## Given entries:
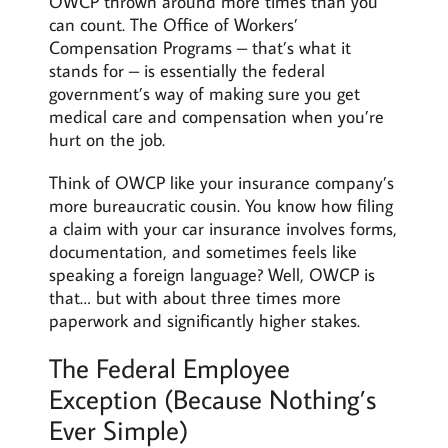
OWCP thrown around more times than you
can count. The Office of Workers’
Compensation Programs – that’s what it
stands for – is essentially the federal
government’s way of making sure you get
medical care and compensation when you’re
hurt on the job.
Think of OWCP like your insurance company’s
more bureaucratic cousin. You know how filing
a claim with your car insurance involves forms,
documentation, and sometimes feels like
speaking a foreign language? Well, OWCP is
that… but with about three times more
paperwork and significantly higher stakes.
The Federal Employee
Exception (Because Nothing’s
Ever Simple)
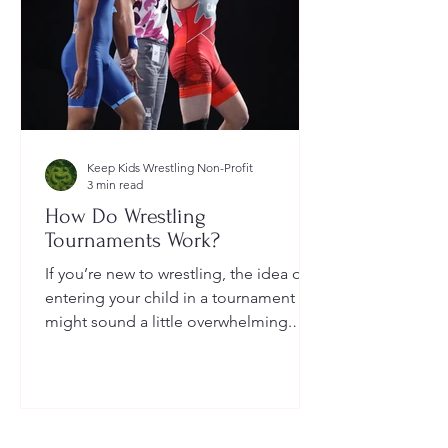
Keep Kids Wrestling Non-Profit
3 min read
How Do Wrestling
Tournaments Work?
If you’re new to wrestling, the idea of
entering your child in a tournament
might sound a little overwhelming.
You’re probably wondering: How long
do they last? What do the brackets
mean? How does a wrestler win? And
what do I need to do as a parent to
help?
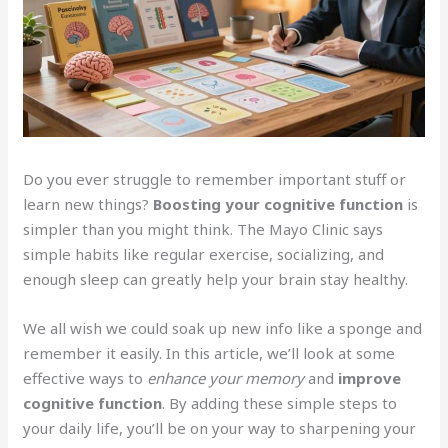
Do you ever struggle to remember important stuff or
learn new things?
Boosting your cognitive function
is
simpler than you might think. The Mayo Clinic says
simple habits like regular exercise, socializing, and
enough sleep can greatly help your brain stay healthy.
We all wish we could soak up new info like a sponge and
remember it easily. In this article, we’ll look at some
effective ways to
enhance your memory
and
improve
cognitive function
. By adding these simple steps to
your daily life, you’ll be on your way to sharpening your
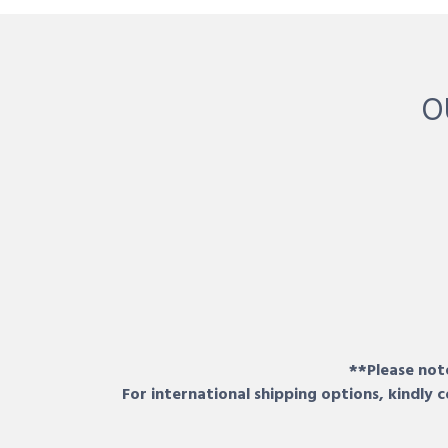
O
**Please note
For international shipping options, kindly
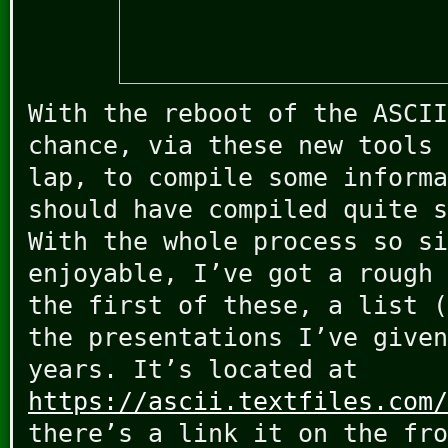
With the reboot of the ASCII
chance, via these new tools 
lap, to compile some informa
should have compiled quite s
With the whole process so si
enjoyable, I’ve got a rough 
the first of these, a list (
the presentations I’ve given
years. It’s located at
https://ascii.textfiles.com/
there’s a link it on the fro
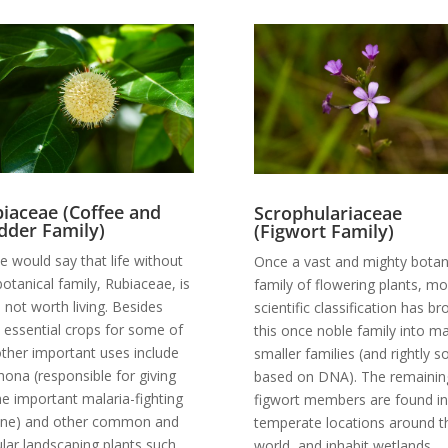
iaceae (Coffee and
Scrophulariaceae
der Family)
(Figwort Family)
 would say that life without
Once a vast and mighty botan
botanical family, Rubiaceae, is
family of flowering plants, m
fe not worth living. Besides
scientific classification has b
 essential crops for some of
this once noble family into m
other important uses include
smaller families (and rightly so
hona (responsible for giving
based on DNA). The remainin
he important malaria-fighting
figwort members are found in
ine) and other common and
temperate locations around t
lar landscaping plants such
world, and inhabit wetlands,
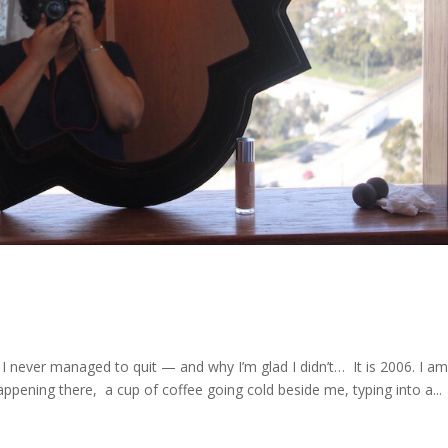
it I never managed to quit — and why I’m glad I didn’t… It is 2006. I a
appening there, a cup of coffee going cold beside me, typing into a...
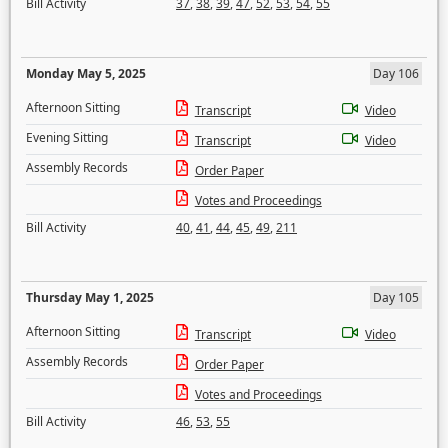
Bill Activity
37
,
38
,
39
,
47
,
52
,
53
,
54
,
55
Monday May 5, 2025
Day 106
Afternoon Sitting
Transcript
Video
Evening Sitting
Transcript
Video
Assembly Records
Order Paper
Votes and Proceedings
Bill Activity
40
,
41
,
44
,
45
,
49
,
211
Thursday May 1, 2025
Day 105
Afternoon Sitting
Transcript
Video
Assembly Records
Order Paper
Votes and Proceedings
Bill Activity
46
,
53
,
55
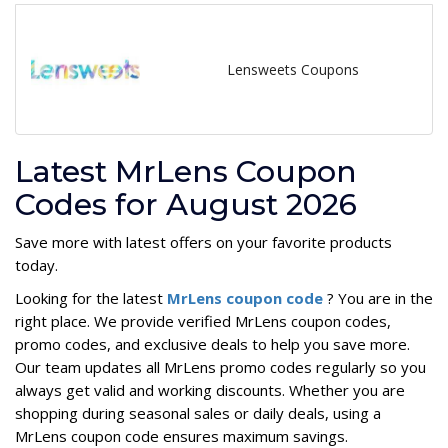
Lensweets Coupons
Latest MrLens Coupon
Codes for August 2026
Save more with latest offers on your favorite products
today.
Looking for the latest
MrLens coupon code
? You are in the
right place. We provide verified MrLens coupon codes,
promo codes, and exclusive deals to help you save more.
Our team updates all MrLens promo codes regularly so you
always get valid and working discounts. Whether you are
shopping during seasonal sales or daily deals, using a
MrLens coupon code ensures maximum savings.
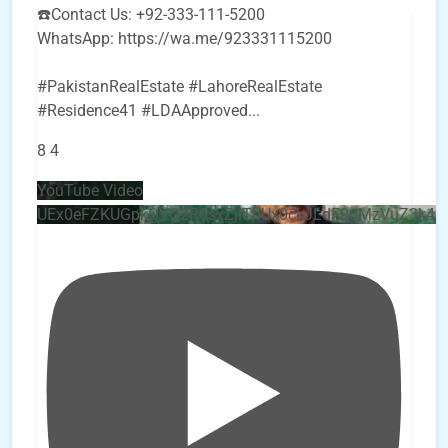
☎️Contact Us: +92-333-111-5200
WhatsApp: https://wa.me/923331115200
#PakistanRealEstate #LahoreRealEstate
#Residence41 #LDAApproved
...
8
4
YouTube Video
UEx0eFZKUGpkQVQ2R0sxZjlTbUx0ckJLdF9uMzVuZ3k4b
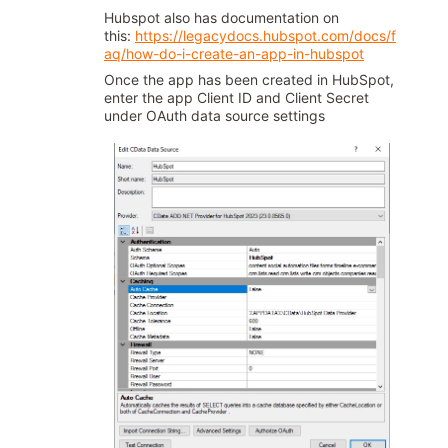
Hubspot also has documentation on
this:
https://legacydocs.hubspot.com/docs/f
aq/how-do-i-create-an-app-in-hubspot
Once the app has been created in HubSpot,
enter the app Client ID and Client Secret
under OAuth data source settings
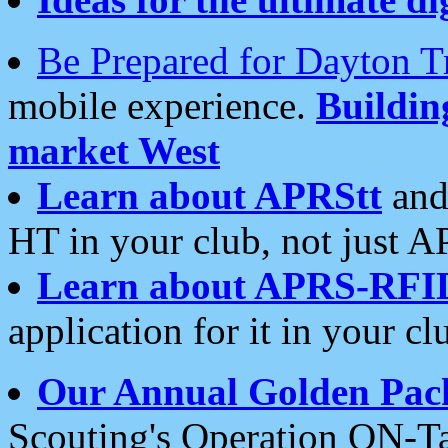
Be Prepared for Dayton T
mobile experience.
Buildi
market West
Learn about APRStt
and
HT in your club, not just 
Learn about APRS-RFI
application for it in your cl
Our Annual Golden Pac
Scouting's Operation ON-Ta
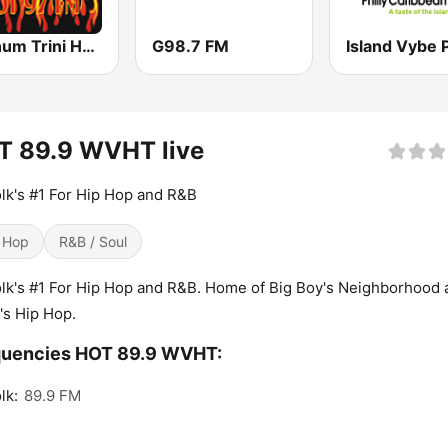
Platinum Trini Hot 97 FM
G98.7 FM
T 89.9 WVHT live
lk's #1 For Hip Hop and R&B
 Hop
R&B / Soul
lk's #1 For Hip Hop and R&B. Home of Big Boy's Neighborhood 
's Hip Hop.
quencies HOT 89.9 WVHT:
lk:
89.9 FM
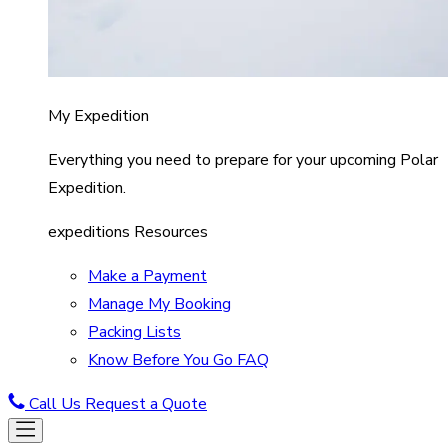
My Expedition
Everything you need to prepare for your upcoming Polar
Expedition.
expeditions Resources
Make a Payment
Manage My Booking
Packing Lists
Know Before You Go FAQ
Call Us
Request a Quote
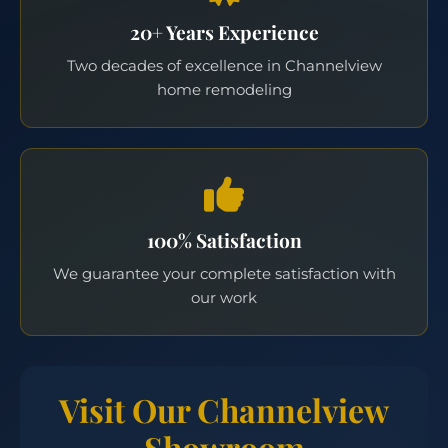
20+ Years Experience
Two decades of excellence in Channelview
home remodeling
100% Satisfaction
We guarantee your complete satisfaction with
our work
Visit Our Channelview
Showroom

## Exercise goal:
In the records above, find each line that mentions the word "remember", and copy it.

## Solution for this problem:
Do you ever struggle to remember important stuff or
remember it easily. In this article, we’ll look at some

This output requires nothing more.